Introducing children to astronomy

Summer days mean clearer skies, the perfect recipe for some sky science with your children or class. You don't have to wait for the sun to set to start exploring. Most children are mesmerized by space, and the closest star to us is available for study all day long. Introducing a child to the amazing power of our sun safely can engage them in a lifelong passion for the skies.

First and foremost, you should never look directly at the sun, either with your naked eye or through a telescope if it doesn't have a special solar filter. The damage to your eyes is painless, but irreversible. Special solar glasses allow safe study of the sun, or you can fashion your own glasses from number 14 welder's glass. Solar filters are also available for both telescopes and binoculars.
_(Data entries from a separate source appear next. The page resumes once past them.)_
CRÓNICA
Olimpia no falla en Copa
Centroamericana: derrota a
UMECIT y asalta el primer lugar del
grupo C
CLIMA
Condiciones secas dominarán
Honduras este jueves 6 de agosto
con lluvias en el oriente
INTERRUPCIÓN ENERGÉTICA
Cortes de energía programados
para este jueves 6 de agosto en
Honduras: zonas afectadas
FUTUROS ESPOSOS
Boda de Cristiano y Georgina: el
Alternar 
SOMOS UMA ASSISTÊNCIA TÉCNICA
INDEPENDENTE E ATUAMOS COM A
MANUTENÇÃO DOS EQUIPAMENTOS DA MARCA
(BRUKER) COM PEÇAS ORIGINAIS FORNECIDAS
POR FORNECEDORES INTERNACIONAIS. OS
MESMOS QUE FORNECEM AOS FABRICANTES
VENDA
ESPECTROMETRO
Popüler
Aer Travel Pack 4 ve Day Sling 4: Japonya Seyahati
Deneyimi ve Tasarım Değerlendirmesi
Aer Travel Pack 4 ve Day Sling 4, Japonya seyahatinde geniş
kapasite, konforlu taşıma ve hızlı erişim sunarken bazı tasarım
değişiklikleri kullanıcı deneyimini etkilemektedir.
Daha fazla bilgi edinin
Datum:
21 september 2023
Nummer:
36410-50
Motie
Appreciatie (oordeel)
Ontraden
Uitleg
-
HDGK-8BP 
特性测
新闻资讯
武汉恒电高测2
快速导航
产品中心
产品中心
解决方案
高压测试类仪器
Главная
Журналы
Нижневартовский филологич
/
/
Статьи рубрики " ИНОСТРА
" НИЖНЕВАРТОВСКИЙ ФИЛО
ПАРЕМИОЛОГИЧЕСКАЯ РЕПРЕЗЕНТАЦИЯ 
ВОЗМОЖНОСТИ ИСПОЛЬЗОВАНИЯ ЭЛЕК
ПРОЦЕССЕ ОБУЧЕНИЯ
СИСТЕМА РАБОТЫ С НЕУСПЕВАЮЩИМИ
With proper eye protection children can view sunspots as they travel around the star. These appear as darker regions and are visible sometimes even without magnification. With a properly equipped telescope or binoculars, the corona and solar flares are sometimes visible.

If you are able to view at night, Saturn is easily visible during the summer in the southern skies. It only appears as a bright star without aid, but even a weak pair of binoculars can reveal ears on the planet, which are the rings. A telescope fully reveals the rings. Mars is also visible in the southwest, sitting between the legs of the constellation Leo. It appears as a bright orangish-red star.